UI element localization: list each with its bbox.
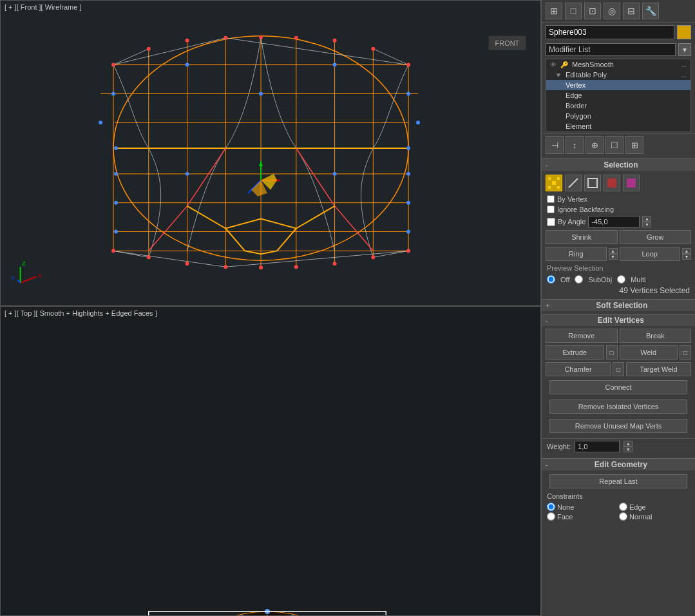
constraint-face-label: Face bbox=[557, 513, 573, 521]
sel-edge-btn[interactable] bbox=[565, 175, 582, 191]
tool-icon-4[interactable]: ◎ bbox=[604, 3, 620, 19]
ring-btn[interactable]: Ring bbox=[546, 247, 607, 261]
selection-header[interactable]: - Selection bbox=[542, 159, 695, 171]
edit-vertices-title: Edit Vertices bbox=[551, 316, 691, 325]
remove-btn[interactable]: Remove bbox=[546, 329, 618, 343]
break-btn[interactable]: Break bbox=[620, 329, 692, 343]
extrude-btn[interactable]: Extrude bbox=[546, 345, 604, 360]
weight-down-btn[interactable]: ▼ bbox=[624, 447, 633, 452]
loop-up-btn[interactable]: ▲ bbox=[682, 248, 691, 254]
svg-rect-204 bbox=[588, 178, 597, 188]
svg-rect-0 bbox=[1, 1, 540, 305]
remove-unused-row: Remove Unused Map Verts bbox=[542, 416, 695, 436]
remove-unused-btn[interactable]: Remove Unused Map Verts bbox=[549, 419, 687, 433]
weight-input[interactable] bbox=[575, 441, 620, 452]
sel-border-btn[interactable] bbox=[584, 175, 601, 191]
svg-point-61 bbox=[333, 63, 337, 67]
ring-up-btn[interactable]: ▲ bbox=[609, 248, 618, 254]
remove-isolated-btn[interactable]: Remove Isolated Vertices bbox=[549, 399, 687, 414]
svg-rect-201 bbox=[548, 186, 551, 189]
target-weld-btn[interactable]: Target Weld bbox=[626, 362, 691, 376]
modifier-dropdown-btn[interactable]: ▼ bbox=[678, 43, 691, 56]
preview-subobj-label: SubObj bbox=[588, 276, 612, 284]
by-vertex-checkbox[interactable] bbox=[547, 195, 555, 203]
mod-meshsmooth[interactable]: 👁 🔑 MeshSmooth ... bbox=[546, 59, 690, 70]
vertices-selected-count: 49 Vertices Selected bbox=[542, 285, 695, 296]
viewport-top[interactable]: [ + ][ Front ][ Wireframe ] FRONT bbox=[0, 0, 541, 306]
tool-icon-6[interactable]: 🔧 bbox=[642, 3, 659, 19]
weight-up-btn[interactable]: ▲ bbox=[624, 441, 633, 447]
extrude-settings-btn[interactable]: □ bbox=[606, 345, 618, 360]
viewport-area: [ + ][ Front ][ Wireframe ] FRONT bbox=[0, 0, 541, 616]
mod-edge[interactable]: Edge bbox=[546, 90, 690, 101]
mod-vertex[interactable]: Vertex bbox=[546, 80, 690, 90]
svg-point-30 bbox=[111, 63, 115, 67]
chamfer-settings-btn[interactable]: □ bbox=[613, 362, 624, 376]
edit-geometry-header[interactable]: - Edit Geometry bbox=[542, 458, 695, 470]
ring-down-btn[interactable]: ▼ bbox=[609, 254, 618, 260]
svg-point-37 bbox=[371, 47, 375, 51]
remove-break-row: Remove Break bbox=[542, 327, 695, 344]
grow-btn[interactable]: Grow bbox=[620, 230, 692, 244]
sel-vertex-btn[interactable] bbox=[546, 175, 562, 191]
constraint-normal-item: Normal bbox=[619, 512, 690, 521]
preview-subobj-radio[interactable] bbox=[575, 275, 583, 284]
smooth-svg bbox=[1, 307, 540, 615]
angle-value-input[interactable] bbox=[588, 216, 640, 227]
weld-settings-btn[interactable]: □ bbox=[680, 345, 691, 360]
soft-selection-header[interactable]: + Soft Selection bbox=[542, 299, 695, 311]
svg-point-56 bbox=[114, 201, 118, 205]
svg-point-35 bbox=[294, 36, 298, 40]
by-vertex-label: By Vertex bbox=[557, 195, 587, 203]
constraint-edge-radio[interactable] bbox=[619, 503, 627, 511]
toolbar-config-btn[interactable]: ⊞ bbox=[625, 136, 643, 154]
chamfer-btn[interactable]: Chamfer bbox=[546, 362, 611, 376]
mod-element[interactable]: Element bbox=[546, 121, 690, 131]
weld-btn[interactable]: Weld bbox=[620, 345, 678, 360]
toolbar-pin-btn[interactable]: ⊣ bbox=[546, 136, 564, 154]
toolbar-move-btn[interactable]: ↕ bbox=[566, 136, 584, 154]
angle-down-btn[interactable]: ▼ bbox=[642, 222, 651, 227]
preview-off-label: Off bbox=[560, 276, 569, 284]
object-color-swatch[interactable] bbox=[677, 25, 691, 39]
selection-body: By Vertex Ignore Backfacing By Angle ▲ ▼… bbox=[542, 171, 695, 298]
toolbar-paste-btn[interactable]: ☐ bbox=[605, 136, 624, 154]
edit-vertices-body: Remove Break Extrude □ Weld □ Chamfer □ … bbox=[542, 326, 695, 456]
svg-point-47 bbox=[406, 249, 410, 253]
by-angle-checkbox[interactable] bbox=[547, 218, 555, 226]
ignore-backfacing-checkbox[interactable] bbox=[547, 206, 555, 213]
mod-polygon[interactable]: Polygon bbox=[546, 111, 690, 121]
svg-rect-78 bbox=[1, 307, 540, 615]
mod-editable-poly[interactable]: ▼ Editable Poly ... bbox=[546, 70, 690, 80]
modifier-list-input[interactable] bbox=[546, 43, 676, 56]
preview-multi-radio[interactable] bbox=[617, 275, 625, 284]
tool-icon-2[interactable]: □ bbox=[565, 3, 582, 19]
object-name-input[interactable] bbox=[546, 25, 674, 39]
viewport-bottom[interactable]: [ + ][ Top ][ Smooth + Highlights + Edge… bbox=[0, 306, 541, 616]
shrink-btn[interactable]: Shrink bbox=[546, 230, 618, 244]
tool-icon-3[interactable]: ⊡ bbox=[584, 3, 601, 19]
sel-polygon-btn[interactable] bbox=[604, 175, 620, 191]
preview-off-radio[interactable] bbox=[547, 275, 555, 284]
edit-vertices-header[interactable]: - Edit Vertices bbox=[542, 314, 695, 326]
loop-btn[interactable]: Loop bbox=[620, 247, 681, 261]
weight-label: Weight: bbox=[547, 443, 571, 450]
constraint-edge-item: Edge bbox=[619, 503, 690, 511]
angle-up-btn[interactable]: ▲ bbox=[642, 216, 651, 222]
svg-point-50 bbox=[99, 120, 102, 124]
constraint-face-radio[interactable] bbox=[547, 512, 555, 521]
tool-icon-1[interactable]: ⊞ bbox=[546, 3, 562, 19]
repeat-last-btn[interactable]: Repeat Last bbox=[549, 474, 687, 488]
sel-element-btn[interactable] bbox=[623, 175, 640, 191]
extrude-weld-row: Extrude □ Weld □ bbox=[542, 344, 695, 361]
loop-down-btn[interactable]: ▼ bbox=[682, 254, 691, 260]
modifier-list-row: ▼ bbox=[542, 42, 695, 57]
constraint-none-radio[interactable] bbox=[547, 503, 555, 511]
by-angle-label: By Angle bbox=[558, 218, 586, 226]
constraint-normal-radio[interactable] bbox=[619, 512, 627, 521]
toolbar-copy-btn[interactable]: ⊕ bbox=[586, 136, 604, 154]
constraint-normal-label: Normal bbox=[629, 513, 652, 521]
mod-border[interactable]: Border bbox=[546, 101, 690, 111]
tool-icon-5[interactable]: ⊟ bbox=[623, 3, 640, 19]
connect-btn[interactable]: Connect bbox=[549, 380, 687, 394]
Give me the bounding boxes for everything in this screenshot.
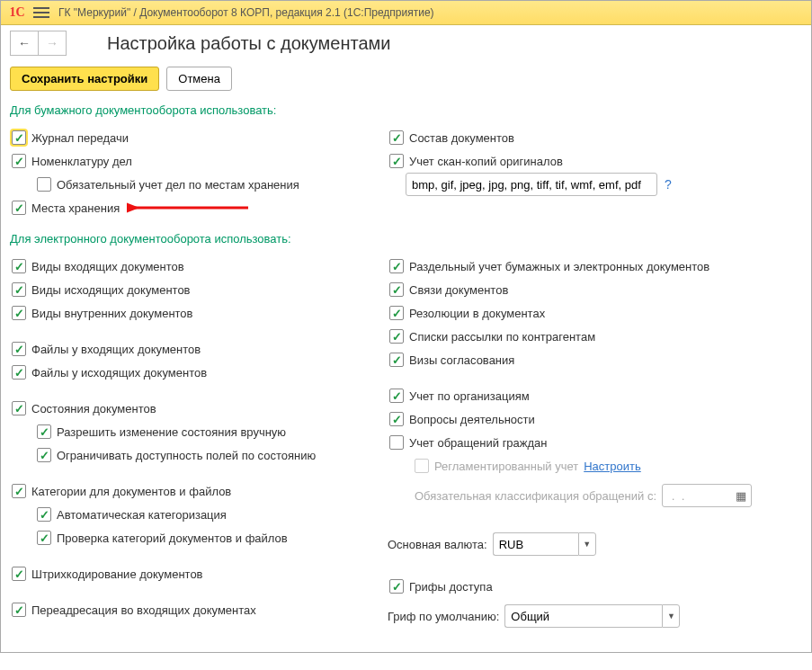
checkbox-scan-copies[interactable] [389,154,404,168]
checkbox-access-stamps[interactable] [389,579,404,594]
label-outgoing-types: Виды исходящих документов [31,283,191,297]
label-access-stamps: Грифы доступа [409,580,493,594]
label-scan-copies: Учет скан-копий оригиналов [409,155,563,168]
checkbox-state-restrict[interactable] [37,448,51,462]
label-state-restrict: Ограничивать доступность полей по состоя… [57,449,316,462]
checkbox-doc-links[interactable] [389,282,404,297]
label-by-org: Учет по организациям [409,389,530,403]
title-bar: 1C ГК "Меркурий" / Документооборот 8 КОР… [1,1,811,25]
label-storage-places: Места хранения [31,201,120,215]
label-resolutions: Резолюции в документах [409,307,545,320]
label-journal: Журнал передачи [31,131,129,145]
label-incoming-types: Виды входящих документов [31,260,184,273]
checkbox-resolutions[interactable] [389,306,404,320]
label-redirect: Переадресация во входящих документах [31,603,256,617]
section-paper-title: Для бумажного документооборота использов… [10,103,802,117]
label-mandatory-storage: Обязательный учет дел по местам хранения [57,178,299,192]
nav-forward-button[interactable]: → [39,31,67,56]
save-button[interactable]: Сохранить настройки [10,67,159,91]
logo-1c-icon: 1C [6,4,28,22]
checkbox-activity-q[interactable] [389,412,404,426]
checkbox-barcode[interactable] [12,567,26,581]
checkbox-incoming-types[interactable] [12,259,26,273]
checkbox-split-paper-elec[interactable] [389,259,404,273]
calendar-icon[interactable]: ▦ [736,489,746,503]
label-doc-states: Состояния документов [31,402,156,415]
red-arrow-annotation [127,200,253,216]
label-approval-visas: Визы согласования [409,353,514,367]
label-mandatory-classification: Обязательная классификация обращений с: [415,489,656,503]
checkbox-mandatory-storage[interactable] [37,177,51,192]
section-electronic-title: Для электронного документооборота исполь… [10,232,802,246]
label-reg-acc: Регламентированный учет [434,460,578,473]
formats-input[interactable] [406,173,657,196]
label-doc-composition: Состав документов [409,131,514,145]
app-title: ГК "Меркурий" / Документооборот 8 КОРП, … [58,6,434,19]
checkbox-citizen-appeals[interactable] [389,435,404,450]
checkbox-doc-composition[interactable] [389,130,404,145]
label-categories: Категории для документов и файлов [31,485,231,498]
checkbox-outgoing-types[interactable] [12,282,26,297]
cancel-button[interactable]: Отмена [166,67,232,91]
checkbox-journal[interactable] [12,130,26,145]
default-stamp-dropdown-icon[interactable]: ▼ [662,604,680,628]
label-activity-q: Вопросы деятельности [409,413,535,426]
checkbox-reg-acc [415,459,429,473]
checkbox-doc-states[interactable] [12,401,26,415]
checkbox-by-org[interactable] [389,389,404,403]
label-internal-types: Виды внутренних документов [31,307,193,320]
nav-back-button[interactable]: ← [10,31,39,56]
checkbox-categories[interactable] [12,484,26,498]
checkbox-mailing-lists[interactable] [389,329,404,344]
label-split-paper-elec: Раздельный учет бумажных и электронных д… [409,260,709,273]
main-currency-input[interactable] [493,532,578,556]
checkbox-check-cat[interactable] [37,531,51,545]
checkbox-auto-cat[interactable] [37,507,51,522]
help-icon[interactable]: ? [665,177,672,192]
checkbox-nomenclature[interactable] [12,154,26,168]
checkbox-internal-types[interactable] [12,306,26,320]
label-main-currency: Основная валюта: [388,538,487,551]
checkbox-storage-places[interactable] [12,201,26,215]
reg-acc-configure-link[interactable]: Настроить [584,460,641,473]
label-check-cat: Проверка категорий документов и файлов [57,532,288,545]
label-citizen-appeals: Учет обращений граждан [409,436,548,450]
label-default-stamp: Гриф по умолчанию: [388,610,499,623]
checkbox-approval-visas[interactable] [389,353,404,367]
label-files-incoming: Файлы у входящих документов [31,343,201,356]
checkbox-files-outgoing[interactable] [12,365,26,380]
page-title: Настройка работы с документами [107,33,391,54]
checkbox-state-manual[interactable] [37,424,51,439]
checkbox-redirect[interactable] [12,603,26,617]
menu-icon[interactable] [33,4,49,21]
label-mailing-lists: Списки рассылки по контрагентам [409,330,595,344]
label-doc-links: Связи документов [409,283,508,297]
label-nomenclature: Номенклатуру дел [31,155,132,168]
default-stamp-input[interactable] [504,604,662,628]
main-currency-dropdown-icon[interactable]: ▼ [578,532,596,556]
label-files-outgoing: Файлы у исходящих документов [31,366,207,380]
label-state-manual: Разрешить изменение состояния вручную [57,425,286,439]
checkbox-files-incoming[interactable] [12,342,26,356]
label-auto-cat: Автоматическая категоризация [57,508,227,522]
label-barcode: Штрихкодирование документов [31,567,203,581]
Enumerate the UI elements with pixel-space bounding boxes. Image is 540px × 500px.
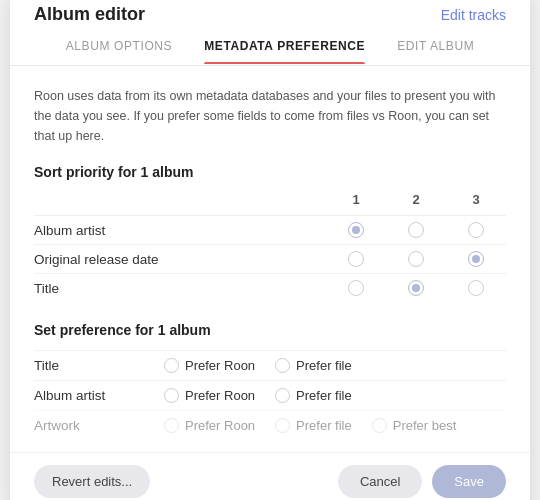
footer-actions: Cancel Save (338, 465, 506, 498)
tab-metadata-preference[interactable]: METADATA PREFERENCE (204, 39, 365, 65)
pref-row-album-artist: Album artist Prefer Roon Prefer file (34, 380, 506, 410)
pref-artwork-prefer-best[interactable]: Prefer best (372, 418, 457, 433)
modal-title: Album editor (34, 4, 145, 25)
tab-album-options[interactable]: ALBUM OPTIONS (66, 39, 172, 65)
sort-row-release-date: Original release date (34, 244, 506, 273)
sort-radio-title-2[interactable] (386, 280, 446, 296)
pref-section: Set preference for 1 album Title Prefer … (34, 322, 506, 440)
save-button[interactable]: Save (432, 465, 506, 498)
album-editor-modal: Album editor Edit tracks ALBUM OPTIONS M… (10, 0, 530, 500)
sort-radio-release-1[interactable] (326, 251, 386, 267)
sort-col-2: 2 (386, 192, 446, 207)
revert-edits-button[interactable]: Revert edits... (34, 465, 150, 498)
pref-artist-prefer-roon[interactable]: Prefer Roon (164, 388, 255, 403)
modal-header: Album editor Edit tracks (10, 0, 530, 25)
sort-header-row: 1 2 3 (34, 192, 506, 207)
pref-artwork-prefer-roon[interactable]: Prefer Roon (164, 418, 255, 433)
cancel-button[interactable]: Cancel (338, 465, 422, 498)
sort-radio-title-1[interactable] (326, 280, 386, 296)
sort-row-album-artist: Album artist (34, 215, 506, 244)
metadata-description: Roon uses data from its own metadata dat… (34, 86, 506, 146)
sort-radio-album-artist-2[interactable] (386, 222, 446, 238)
pref-title-prefer-file[interactable]: Prefer file (275, 358, 352, 373)
pref-artwork-prefer-file[interactable]: Prefer file (275, 418, 352, 433)
tab-content: Roon uses data from its own metadata dat… (10, 66, 530, 452)
sort-section-title: Sort priority for 1 album (34, 164, 506, 180)
pref-artist-prefer-file[interactable]: Prefer file (275, 388, 352, 403)
pref-row-artwork: Artwork Prefer Roon Prefer file Prefer b… (34, 410, 506, 440)
sort-radio-release-3[interactable] (446, 251, 506, 267)
sort-radio-release-2[interactable] (386, 251, 446, 267)
pref-title-prefer-roon[interactable]: Prefer Roon (164, 358, 255, 373)
tab-edit-album[interactable]: EDIT ALBUM (397, 39, 474, 65)
edit-tracks-link[interactable]: Edit tracks (441, 7, 506, 23)
pref-row-title: Title Prefer Roon Prefer file (34, 350, 506, 380)
modal-footer: Revert edits... Cancel Save (10, 452, 530, 500)
sort-radio-title-3[interactable] (446, 280, 506, 296)
sort-col-3: 3 (446, 192, 506, 207)
sort-col-1: 1 (326, 192, 386, 207)
sort-row-title: Title (34, 273, 506, 302)
sort-priority-table: 1 2 3 Album artist (34, 192, 506, 302)
sort-radio-album-artist-3[interactable] (446, 222, 506, 238)
tab-bar: ALBUM OPTIONS METADATA PREFERENCE EDIT A… (10, 25, 530, 66)
sort-radio-album-artist-1[interactable] (326, 222, 386, 238)
pref-section-title: Set preference for 1 album (34, 322, 506, 338)
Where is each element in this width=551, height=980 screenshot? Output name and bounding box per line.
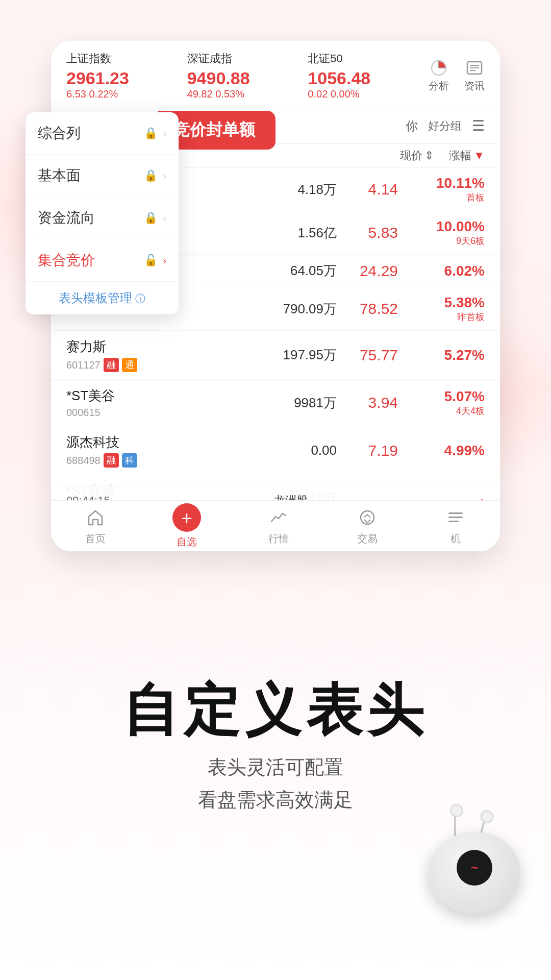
index-szcz[interactable]: 深证成指 9490.88 49.82 0.53% [187,51,308,100]
group-label[interactable]: 好分组 [428,118,462,134]
lock-icon-active: 🔓 [144,254,158,267]
stock-info: 赛力斯 601127 融 通 [66,338,168,372]
dropdown-item-auction[interactable]: 集合竞价 🔓 › [26,239,179,282]
stock-change: 6.02% [408,263,485,279]
chevron-right-icon: › [163,212,166,224]
stock-change: 5.27% [408,347,485,363]
dropdown-label: 资金流向 [38,208,144,228]
index-bz50-change: 0.02 0.00% [308,88,429,100]
chart-pie-icon [430,59,448,77]
change-sort-icon[interactable]: ▼ [473,149,485,162]
mascot [423,812,536,939]
chevron-right-icon: › [163,255,166,266]
svg-rect-8 [448,521,459,522]
nav-more[interactable]: 机 [444,506,467,546]
stock-price: 24.29 [347,262,408,280]
header-icon-group: 分析 资讯 [429,59,485,93]
index-szcz-change: 49.82 0.53% [187,88,308,100]
nav-bar: 首页 ＋ 自选 行情 交易 [51,500,500,551]
stock-code: 000615 [66,407,101,419]
nav-trade-label: 交易 [357,532,378,546]
template-link[interactable]: 表头模板管理 ⓘ [26,282,179,314]
market-icon [267,506,290,529]
index-header: 上证指数 2961.23 6.53 0.22% 深证成指 9490.88 49.… [51,41,500,108]
dropdown-label: 集合竞价 [38,251,144,270]
stock-tag: 融 [104,453,119,468]
stock-info: *ST美谷 000615 [66,387,168,419]
stock-price: 3.94 [347,394,408,411]
stock-change: 10.00% 9天6板 [408,218,485,247]
stock-price: 7.19 [347,442,408,459]
subtitle-text: 表头灵活可配置 看盘需求高效满足 [0,751,551,817]
dropdown-menu: 综合列 🔒 › 基本面 🔒 › 资金流向 🔒 › 集合竞价 🔓 › 表头模板管理… [26,112,179,314]
stock-change: 5.38% 昨首板 [408,295,485,323]
nav-watchlist[interactable]: ＋ 自选 [172,503,201,549]
nav-market[interactable]: 行情 [267,506,290,546]
stock-code: 601127 [66,359,101,371]
nav-home-label: 首页 [85,532,106,546]
stock-volume: 4.18万 [168,181,347,199]
add-watchlist-icon[interactable]: ＋ [172,503,201,532]
index-bz50[interactable]: 北证50 1056.48 0.02 0.00% [308,51,429,100]
table-row[interactable]: 源杰科技 688498 融 科 0.00 7.19 4.99% [51,426,500,475]
dropdown-item-combined[interactable]: 综合列 🔒 › [26,112,179,155]
stock-volume: 0.00 [168,443,347,458]
analysis-label: 分析 [429,79,449,93]
dropdown-item-capital[interactable]: 资金流向 🔒 › [26,197,179,239]
nav-market-label: 行情 [268,532,289,546]
index-shcomp-value: 2961.23 [66,68,187,88]
home-icon [84,506,107,529]
lock-icon: 🔒 [144,127,158,140]
stock-volume: 197.95万 [168,346,347,364]
trade-icon [356,506,379,529]
stock-tag: 融 [104,358,119,372]
nav-home[interactable]: 首页 [84,506,107,546]
stock-code: 688498 [66,455,101,467]
stock-info: 源杰科技 688498 融 科 [66,433,168,468]
stock-tag: 科 [122,453,137,468]
headline-text: 自定义表头 [0,679,551,741]
mascot-sphere [429,832,520,914]
stock-name: 源杰科技 [66,433,168,451]
stock-change: 10.11% 首板 [408,175,485,204]
price-col-header: 现价 ⇕ [400,148,434,163]
index-bz50-value: 1056.48 [308,68,429,88]
template-link-text: 表头模板管理 ⓘ [59,291,146,305]
dropdown-item-fundamental[interactable]: 基本面 🔒 › [26,155,179,197]
news-icon [465,59,484,77]
tab-right-icons: 你 好分组 ☰ [406,117,485,134]
stock-name: *ST美谷 [66,387,168,405]
news-button[interactable]: 资讯 [464,59,485,93]
mascot-eye [457,850,492,886]
news-label: 资讯 [464,79,485,93]
stock-volume: 1.56亿 [168,224,347,242]
dropdown-label: 基本面 [38,166,144,185]
svg-rect-6 [448,512,463,514]
stock-name: 赛力斯 [66,338,168,356]
stock-price: 4.14 [347,181,408,198]
mascot-body [423,812,525,914]
lock-icon: 🔒 [144,211,158,225]
user-icon[interactable]: 你 [406,118,418,134]
price-sort-icon[interactable]: ⇕ [424,149,434,162]
change-col-header: 涨幅 ▼ [449,148,485,163]
table-row[interactable]: *ST美谷 000615 9981万 3.94 5.07% 4天4板 [51,380,500,426]
stock-volume: 64.05万 [168,262,347,280]
table-row[interactable]: 赛力斯 601127 融 通 197.95万 75.77 5.27% [51,331,500,380]
stock-tag: 通 [122,358,137,372]
stock-price: 78.52 [347,300,408,317]
index-szcz-value: 9490.88 [187,68,308,88]
chevron-right-icon: › [163,128,166,139]
stock-price: 75.77 [347,347,408,364]
nav-trade[interactable]: 交易 [356,506,379,546]
nav-more-label: 机 [450,532,461,546]
subtitle-line1: 表头灵活可配置 [0,751,551,784]
index-shcomp-name: 上证指数 [66,51,187,66]
menu-icon[interactable]: ☰ [472,117,485,134]
analysis-button[interactable]: 分析 [429,59,449,93]
nav-watchlist-label: 自选 [177,535,197,549]
index-szcz-name: 深证成指 [187,51,308,66]
main-headline-section: 自定义表头 表头灵活可配置 看盘需求高效满足 [0,679,551,817]
index-shcomp[interactable]: 上证指数 2961.23 6.53 0.22% [66,51,187,100]
stock-change: 5.07% 4天4板 [408,388,485,417]
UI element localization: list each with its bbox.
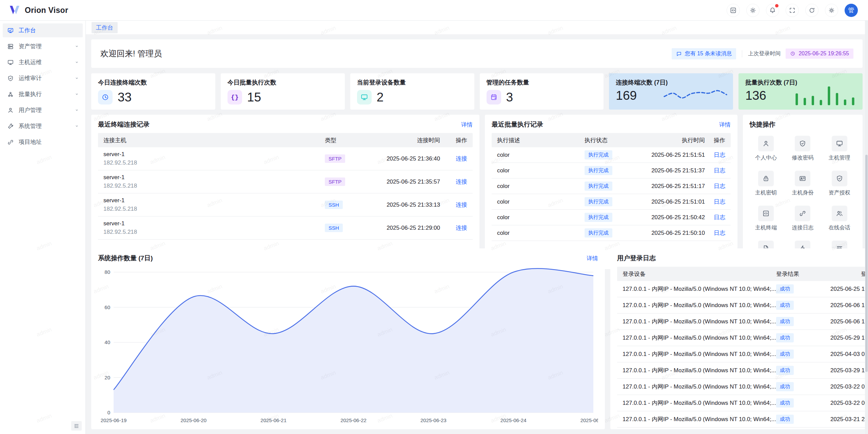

════════════════════

Each line of the listing that contains the word "документов" must be copied.

label-outgoing-types: Виды исходящих документов [31,283,191,297]
label-incoming-types: Виды входящих документов [31,260,184,273]
label-doc-states: Состояния документов [31,402,156,415]
label-doc-composition: Состав документов [409,131,514,145]
label-categories: Категории для документов и файлов [31,485,231,498]
label-internal-types: Виды внутренних документов [31,307,193,320]
label-check-cat: Проверка категорий документов и файлов [57,532,288,545]
label-files-incoming: Файлы у входящих документов [31,343,201,356]
label-doc-links: Связи документов [409,283,508,297]
label-files-outgoing: Файлы у исходящих документов [31,366,207,380]
label-barcode: Штрихкодирование документов [31,567,203,581]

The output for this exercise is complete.